RR: I was at Chicago until ‘52, and then I was at Yale from ‘52 to ‘56. I remember watching the Army-McCarthy hearings at Yale. Chicago was perhaps the left-most American university except maybe CCNY and Columbia. When the communists took Czechoslovakia in ‘48, I was a member of the Chicago student senate (or whatever they called it). I introduced a resolution of sympathy with the students of Charles University who’d been killed by the Communists. It was killed 40-2, because it was seen as lending aid and comfort to the capitalists. It was viewed as red-baiting. In those days, Chicago students genuinely believed that saying anything nasty about Stalin counted as red-baiting. The student newspaper was communist, and eventually it turned out that the editor had been registering for one credit a quarter. He was getting paid, believe it or not, by Moscow gold. He was being paid by the party to run the student newspaper. When McCarthy came along and said the Communists had infiltrated everywhere, he could produce lots of similar examples. But, of course, Chicago was not typical of the American academy at that time. I spent my time at Chicago making red-baiting remarks, as I had been brought up to do. I became unpopular with my fellow students for making them.
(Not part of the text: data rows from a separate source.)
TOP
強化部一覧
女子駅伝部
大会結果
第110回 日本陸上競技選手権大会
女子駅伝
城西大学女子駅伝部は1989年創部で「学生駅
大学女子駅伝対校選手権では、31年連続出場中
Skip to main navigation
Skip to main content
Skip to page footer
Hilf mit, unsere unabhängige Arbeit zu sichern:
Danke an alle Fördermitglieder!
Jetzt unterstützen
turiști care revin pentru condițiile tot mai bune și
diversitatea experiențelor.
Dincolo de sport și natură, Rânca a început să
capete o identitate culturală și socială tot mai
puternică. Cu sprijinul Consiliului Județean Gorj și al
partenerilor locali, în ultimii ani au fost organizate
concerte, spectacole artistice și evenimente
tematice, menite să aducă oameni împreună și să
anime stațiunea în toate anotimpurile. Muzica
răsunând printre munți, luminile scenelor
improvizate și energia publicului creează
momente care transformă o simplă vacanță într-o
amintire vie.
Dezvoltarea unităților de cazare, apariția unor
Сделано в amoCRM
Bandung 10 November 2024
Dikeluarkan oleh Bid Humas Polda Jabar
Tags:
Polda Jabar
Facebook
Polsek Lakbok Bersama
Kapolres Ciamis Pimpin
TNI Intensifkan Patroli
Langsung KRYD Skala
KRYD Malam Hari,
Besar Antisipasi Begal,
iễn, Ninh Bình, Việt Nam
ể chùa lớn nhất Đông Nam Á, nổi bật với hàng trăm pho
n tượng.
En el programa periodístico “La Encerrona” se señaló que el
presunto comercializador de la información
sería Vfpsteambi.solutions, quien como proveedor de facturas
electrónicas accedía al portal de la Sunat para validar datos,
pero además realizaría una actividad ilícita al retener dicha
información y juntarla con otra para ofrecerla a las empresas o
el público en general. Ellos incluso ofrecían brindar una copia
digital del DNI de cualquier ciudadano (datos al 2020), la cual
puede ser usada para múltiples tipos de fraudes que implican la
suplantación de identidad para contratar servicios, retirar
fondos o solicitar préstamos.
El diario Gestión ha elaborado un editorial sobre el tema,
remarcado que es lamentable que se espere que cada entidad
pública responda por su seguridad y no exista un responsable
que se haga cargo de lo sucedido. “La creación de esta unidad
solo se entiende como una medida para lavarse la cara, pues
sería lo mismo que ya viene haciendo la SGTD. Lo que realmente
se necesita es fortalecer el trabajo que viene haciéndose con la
Admittedly, I have pretty much no evidence one way or the other, not being a historian of the university at midcentury, but given the current state of campus politics, one is hard pressed to believe that this university was ever the “left-most American university,” or that only 2.5% of elected students would have voted to condemn a Communist action. The university I know today seems more apolitical than anything else, and is certainly at least as marked by the pro-market Milton Friedman heritage as by any kind of leftist politics. To be sure, there’s a vague memory that SDS was big in the ’60s and that there was a building occupation in 1969, but even if you read the 2008 newspaper article commemorating that event, the sense is that the student body was quite diverse and far from monolithically radical. The time Rorty describes, of course, was twenty years before that, just as the Cold War was getting started — at a point when I suppose American views of the USSR may have been temporarily relatively positive, in the aftermath of the US-Soviet war-time alliance.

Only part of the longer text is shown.